Senate Majority Leader Trent Lott (R-Miss.) said last week that he wants the full Senate to debate a Medicare reform plan drafted by a bipartisan commission.
In a rare appearance at a committee hearing, Lott urged the Senate Finance Committee to approve the "premium support" plan proposed by Sen. John Breaux (D-La.) and Rep. William Thomas (R-Calif.), the co-chairmen of the National Bipartisan Commission on the Future of Medicare.
If the Finance Committee sent the proposal to the full Senate, Lott said, "it would be a marker for everyone else." He called the commission plan "the future of Medicare."
Lott's comments came at a crucial time for the future of the Breaux-Thomas proposal. House GOP leaders may be reluctant to ask members to vote for a bill that could be unpopular among seniors because it could ask Medicare beneficiaries to pay more of their healthcare costs.
With only a five-vote edge in the House, a vote in favor of an unpopular reform plan could cost the Republicans their majority.
Thomas, chairman of a key House healthcare panel, said he welcomed Lott's comments and said he expects the House leadership to make similar comments when given an opportunity. He also cited support from eight moderate Democrats who asked both House Speaker J. Dennis Hastert (R-Ill.) and Democratic Leader Richard Gephardt (D-Mo.) for a vote on the proposal.
Thomas said he would consider eliminating some of the controversial measures from the commission proposal, such as those extending cuts of Medicare provider payments.

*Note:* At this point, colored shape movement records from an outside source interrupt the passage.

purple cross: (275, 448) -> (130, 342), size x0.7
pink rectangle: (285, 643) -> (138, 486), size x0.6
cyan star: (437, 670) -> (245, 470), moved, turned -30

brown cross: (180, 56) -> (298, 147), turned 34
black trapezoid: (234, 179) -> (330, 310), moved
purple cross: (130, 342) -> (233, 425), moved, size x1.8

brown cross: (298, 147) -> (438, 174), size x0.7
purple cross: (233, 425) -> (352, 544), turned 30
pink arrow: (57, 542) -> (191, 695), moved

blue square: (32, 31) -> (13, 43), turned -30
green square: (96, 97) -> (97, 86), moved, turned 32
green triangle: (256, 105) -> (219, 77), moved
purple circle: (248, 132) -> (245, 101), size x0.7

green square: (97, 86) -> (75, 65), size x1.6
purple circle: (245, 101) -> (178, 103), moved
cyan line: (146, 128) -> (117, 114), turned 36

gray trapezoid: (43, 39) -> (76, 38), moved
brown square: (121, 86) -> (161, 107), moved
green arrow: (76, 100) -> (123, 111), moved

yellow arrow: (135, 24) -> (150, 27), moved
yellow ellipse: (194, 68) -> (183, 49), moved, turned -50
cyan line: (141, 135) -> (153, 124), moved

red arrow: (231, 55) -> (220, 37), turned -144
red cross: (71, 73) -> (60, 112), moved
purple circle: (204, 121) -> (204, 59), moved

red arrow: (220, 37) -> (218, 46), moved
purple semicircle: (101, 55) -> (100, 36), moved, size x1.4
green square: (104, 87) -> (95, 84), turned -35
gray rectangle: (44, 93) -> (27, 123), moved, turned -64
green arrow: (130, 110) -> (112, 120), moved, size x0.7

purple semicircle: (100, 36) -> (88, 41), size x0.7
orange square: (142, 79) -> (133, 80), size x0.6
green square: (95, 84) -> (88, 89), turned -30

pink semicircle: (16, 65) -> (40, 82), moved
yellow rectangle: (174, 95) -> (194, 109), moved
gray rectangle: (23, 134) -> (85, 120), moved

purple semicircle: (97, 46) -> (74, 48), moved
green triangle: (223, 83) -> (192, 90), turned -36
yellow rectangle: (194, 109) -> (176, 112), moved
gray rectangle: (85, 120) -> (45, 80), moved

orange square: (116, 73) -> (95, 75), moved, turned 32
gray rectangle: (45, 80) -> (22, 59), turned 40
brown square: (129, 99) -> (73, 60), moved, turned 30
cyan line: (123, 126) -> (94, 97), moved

The commission proposal, which Thomas said will be released as a bill within a week, calls for transforming Medicare from a bill payer to a system that helps seniors pay for most, but not all, of private health insurance premiums.
The proposal would provide federal funding for outpatient prescription drugs for seniors with incomes of up to 135% of the poverty level, or $10,568 for individuals.
Ten of the commission's 17 members supported the plan, one short of the number required by law for it to become a formal commission recommendation.
Breaux, meanwhile, said President Clinton plans to release his own Medicare reform plan after Memorial Day.
Clinton has been silent about his proposal, although he has said he wants Medicare to cover outpatient prescription drugs and to dedicate 15% of the federal budget surplus-$700 billion over 15 years-to extend the life of the Medicare Hospital Insurance Trust Fund by a dozen years.
Congress took a similar action last week. By a 416-12 vote, the House of Representatives passed legislation that would earmark use of the federal budget surplus exclusively for Medicare and Social Security reform.
The legislation would set aside the surplus, now estimated at $111 billion in federal fiscal 1999, until Congress passes legislation to reform Social Security or Medicare.